In Deutschland ist Bolz-Weber bekannt durch Auftritte auf dem Deutschen Evangelischen Kirchentag 2017 in Berlin wie auch zuvor durch ihre Europareise im Jahr 2016. Damals war sie unter anderem auf der Tagung „Kirche für alle, aber …“ in Eschborn-Niederhöchstadt (bei Frankfurt am Main) zu Gast. Veranstalter der Tagung war das 2007 gegründete „Emergent Forum“. Das Wort „emergent“ stammt aus der Philosophie und bedeutet „unerwartet neu auftretend“. Das ökumenisch ausgerichtete Netz von Christen will „Menschen in der Postmoderne“ mit dem Evangelium erreichen.

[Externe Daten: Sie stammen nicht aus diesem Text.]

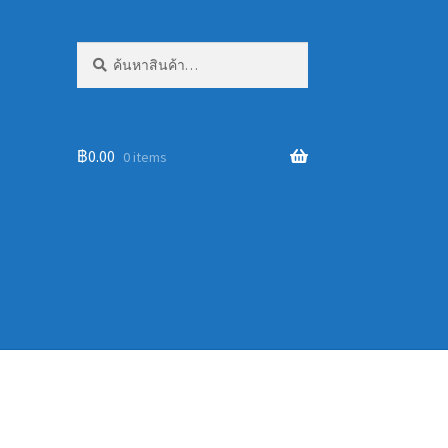
ค้นหา:
ค้นหา
฿
0.00
0 items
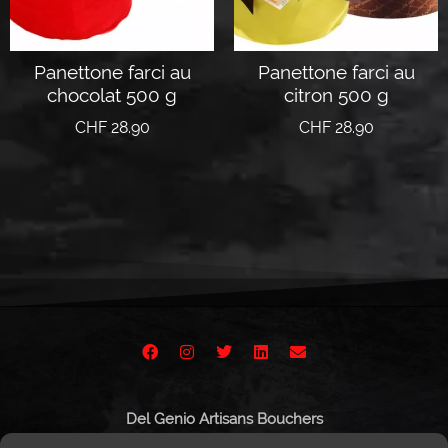
Panettone farci au
Panettone farci au
chocolat 500 g
citron 500 g
CHF
28.90
CHF
28.90
Lire la suite
Lire la suite
Del Genio Artisans Bouchers
Route de Vissigen 44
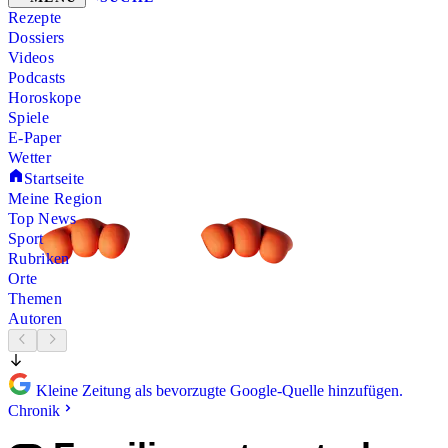
Rezepte
Dossiers
Videos
Podcasts
Horoskope
Spiele
E-Paper
Wetter
Startseite
Meine Region
Top News
Sport
Rubriken
Orte
Themen
Autoren
Kleine Zeitung als bevorzugte Google-Quelle hinzufügen.
Chronik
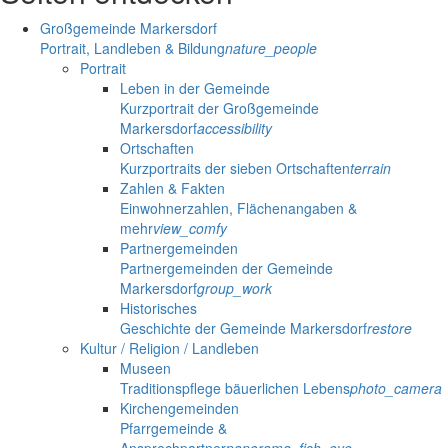
Großgemeinde Markersdorf
Portrait, Landleben & Bildung
nature_people
Portrait
Leben in der Gemeinde
Kurzportrait der Großgemeinde
Markersdorf
accessibility
Ortschaften
Kurzportraits der sieben Ortschaften
terrain
Zahlen & Fakten
Einwohnerzahlen, Flächenangaben &
mehr
view_comfy
Partnergemeinden
Partnergemeinden der Gemeinde
Markersdorf
group_work
Historisches
Geschichte der Gemeinde Markersdorf
restore
Kultur / Religion / Landleben
Museen
Traditionspflege bäuerlichen Lebens
photo_camera
Kirchengemeinden
Pfarrgemeinde &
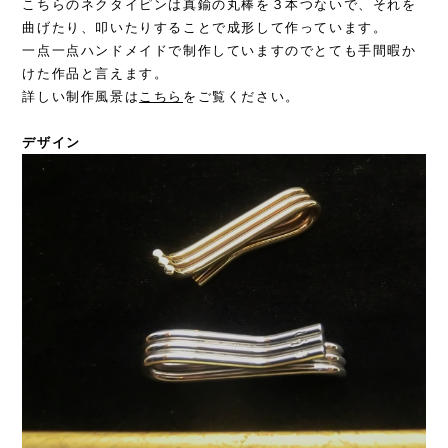
こちらのネクタイピンは真鍮の丸棒を３本つないで、それを
曲げたり、叩いたりすることで成形して作っています。
一点一点ハンドメイドで制作していますのでとても手間暇か
けた作品と言えます。
詳しい制作風景は
こちら
をご覧ください。
デザイン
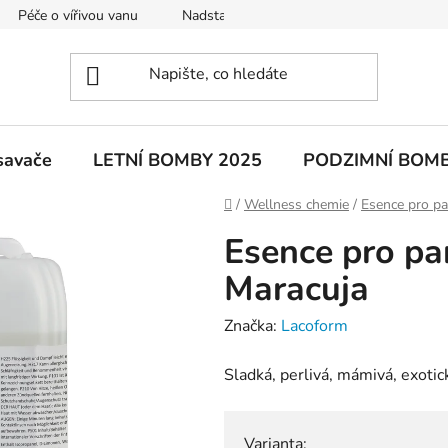
Péče o vířivou vanu
Nadstandardní výbava za příplatek - Hansc
savače
LETNÍ BOMBY 2025
PODZIMNÍ BOM
Domů
/
Wellness chemie
/
Esence pro pa
Esence pro pa
Maracuja
Značka:
Lacoform
Sladká, perlivá, mámivá, exotic
Varianta:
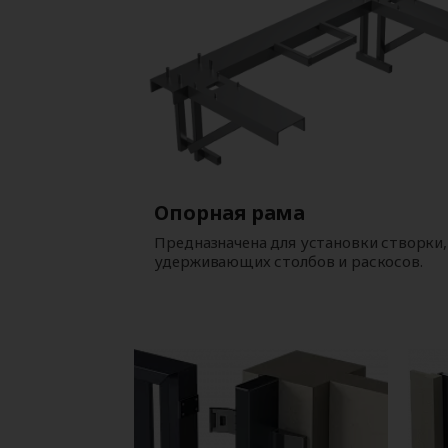
Опорная рама
Предназначена для установки створки,
удерживающих столбов и раскосов.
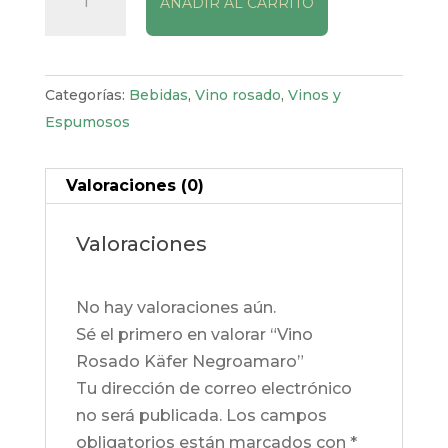
AÑADIR AL CARRITO
Rosado
Käfer
Negroamaro
cantidad
Categorías:
Bebidas
,
Vino rosado
,
Vinos y
Espumosos
Valoraciones (0)
Valoraciones
No hay valoraciones aún.
Sé el primero en valorar “Vino
Rosado Käfer Negroamaro”
Tu dirección de correo electrónico
no será publicada.
Los campos
obligatorios están marcados con
*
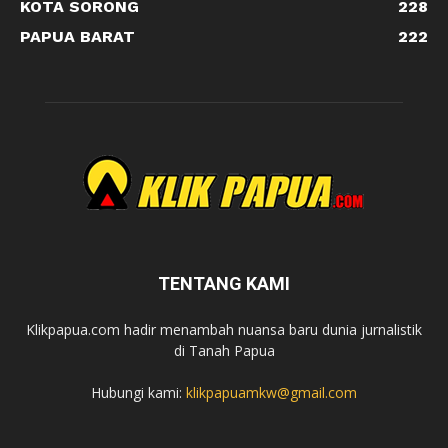
KOTA SORONG
228
PAPUA BARAT
222
TENTANG KAMI
Klikpapua.com hadir menambah nuansa baru dunia jurnalistik
di Tanah Papua
Hubungi kami:
klikpapuamkw@gmail.com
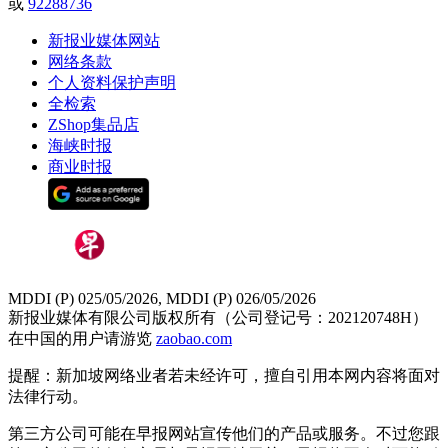
或
92288736
新报业媒体网站
网络条款
个人资料保护声明
全检索
ZShop集品店
海峡时报
商业时报
MDDI (P) 025/05/2026, MDDI (P) 026/05/2026
新报业媒体有限公司版权所有（公司登记号：202120748H）
在中国的用户请游览
zaobao.com
提醒：新加坡网络业者若未经许可，擅自引用本网内容将面对
法律行动。
第三方公司可能在早报网站宣传他们的产品或服务。不过您跟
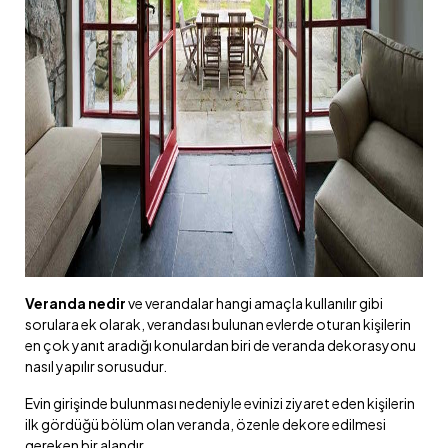
Veranda nedir
ve verandalar hangi amaçla kullanılır gibi
sorulara ek olarak, verandası bulunan evlerde oturan kişilerin
en çok yanıt aradığı konulardan biri de veranda dekorasyonu
nasıl yapılır sorusudur.
Evin girişinde bulunması nedeniyle evinizi ziyaret eden kişilerin
ilk gördüğü bölüm olan veranda, özenle dekore edilmesi
gereken bir alandır.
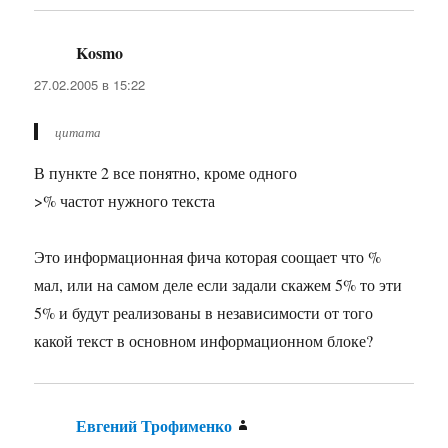
Kosmo
:
27.02.2005 в 15:22
цитата
В пункте 2 все понятно, кроме одного
>% частот нужного текста
Это информационная фича которая соощает что %
мал, или на самом деле если задали скажем 5% то эти
5% и будут реализованы в независимости от того
какой текст в основном информационном блоке?
Евгений Трофименко
:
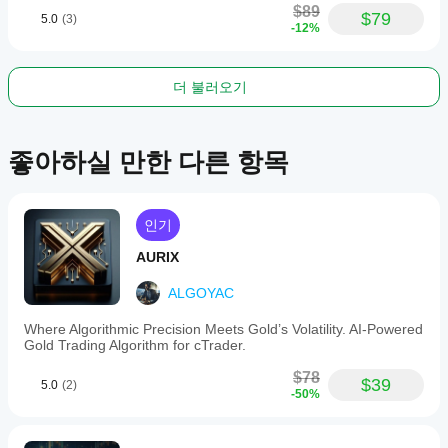
$89
$79
5.0
(3)
-12%
더 불러오기
좋아하실 만한 다른 항목
인기
AURIX
ALGOYAC
Where Algorithmic Precision Meets Gold’s Volatility. AI-Powered
Gold Trading Algorithm for cTrader.
$78
$39
5.0
(2)
-50%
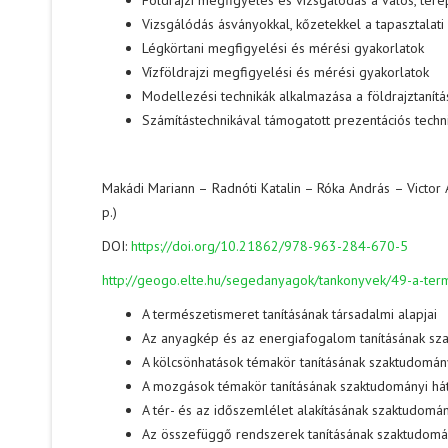
Földrajzi megfigyelés és vizsgálódás a valós, ter
Vizsgálódás ásványokkal, kőzetekkel a tapasztalati
Légkörtani megfigyelési és mérési gyakorlatok
Vízföldrajzi megfigyelési és mérési gyakorlatok
Modellezési technikák alkalmazása a földrajztanít
Számítástechnikával támogatott prezentációs techn
Makádi Mariann – Radnóti Katalin – Róka András – Victor
p.)
DOI:
https://doi.org/10.21862/978-963-284-670-5
http://geogo.elte.hu/segedanyagok/tankonyvek/49-a-term
A természetismeret tanításának társadalmi alapjai
Az anyagkép és az energiafogalom tanításának sza
A kölcsönhatások témakör tanításának szaktudomán
A mozgások témakör tanításának szaktudományi hát
A tér- és az időszemlélet alakításának szaktudomá
Az összefüggő rendszerek tanításának szaktudomá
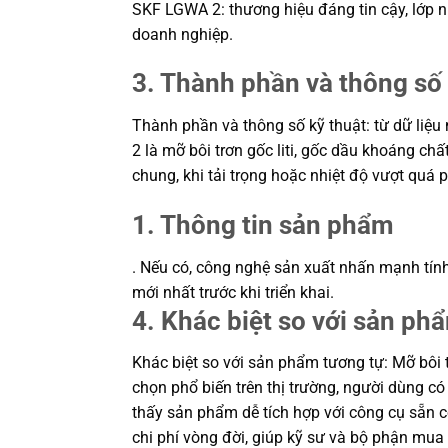
SKF LGWA 2: thương hiệu đáng tin cậy, lớp 
doanh nghiệp.
3. Thành phần và thông số 
Thành phần và thông số kỹ thuật: từ dữ liệu
2 là mỡ bôi trơn gốc liti, gốc dầu khoáng c
chung, khi tải trọng hoặc nhiệt độ vượt quá
1. Thông tin sản phẩm
. Nếu có, công nghệ sản xuất nhấn mạnh tính 
mới nhất trước khi triển khai.
4. Khác biệt so với sản ph
Khác biệt so với sản phẩm tương tự: Mỡ bôi t
chọn phổ biến trên thị trường, người dùng c
thấy sản phẩm dễ tích hợp với công cụ sẵn có
chi phí vòng đời, giúp kỹ sư và bộ phận mu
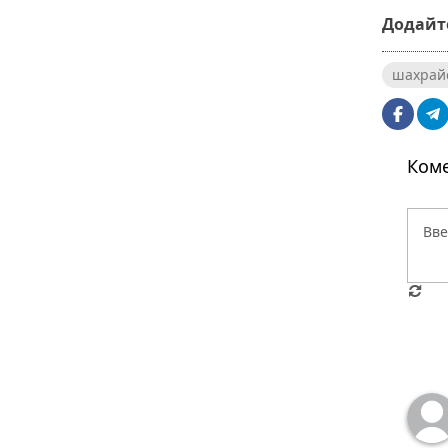
Додайте
шахрай
Коме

Bolz-Weber hat in Denver 2008 die Gemeinde „Haus für alle Sünder und Heilige“ gegründet. Sie startete mit rund 30 Besuchern; heute hat die Gemeinde rund 200 Mitglieder. Sie ist Pfarrerin der Evangelisch-Lutherischen Kirche in Amerika (ELCA). Ihren Körper hat sie mit Tätowierungen biblischer Szenen bedeckt.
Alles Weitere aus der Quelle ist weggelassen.